Although Google maintains that running hyperlinked headlines, text snippets and thumbnail images from news outlets in Google News is protected by the fair use principle, it eventually settled with AFP and signed a licensing agreement with it, as well as with AP.

Friday's announcement appears to be the first concrete result of those licensing agreements, although the AP deal is now more than a year old. The AFP settlement and agreement were announced in April.

Now, if they want, people will be able to read the original articles from AP, AFP, the U.K. Press Association and the Canadian Press in Google News pages.
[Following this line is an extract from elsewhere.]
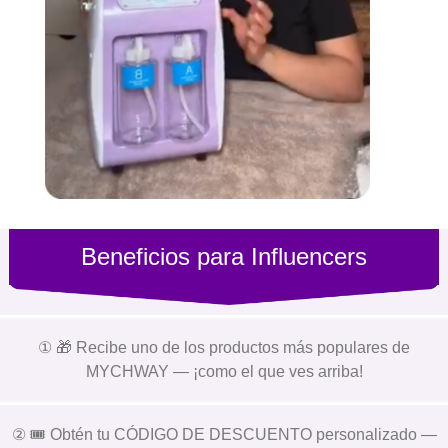
Beneficios para Influencers
① 🎁 Recibe uno de los productos más populares de
MYCHWAY — ¡como el que ves arriba!
② 🎟️ Obtén tu CÓDIGO DE DESCUENTO personalizado —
Google also entered into licensing agreements with the U.K. and Canadian wire services.

Previously, because wire services' Web sites typically feature either a small sample or none of their stories, the way to read their articles was go to the sites of their syndication clients, such as newspapers.

The new feature unveiled Friday is called "duplicate detection," which lets Google News identify the original source of a story that may appear in tens or hundreds of news outlet Web sites. If the source story is from one of the four news service agencies that Google has licensing agreements with, Google will display the story on a page that it hosts.

But the feature will benefit all types of news outlets, not just wire services. For example, if a New York Times story gets syndicated, Google News will know that it originally came from this newspaper.

For such outlets that have their own public Web sites, "duplicate detection" will simply let users click over to their sites, which is the traditional Google News model.

Removing duplicated articles opens up more room on Google News, leading to a better user experience, said Josh Cohen, Google News business product manager.

"Our goal with what we're launching today is to provide the best experience for our users and help our partners get credit for their content," he said.

Asked whether the hosting of full articles on Google News will weaken the fair-use protection claim, Cohen said that it will not. "We respect copyright laws. When we go beyond fair use, we enter into licensing agreements," he said.

The "duplicate detection" feature is already operational on the site, he said.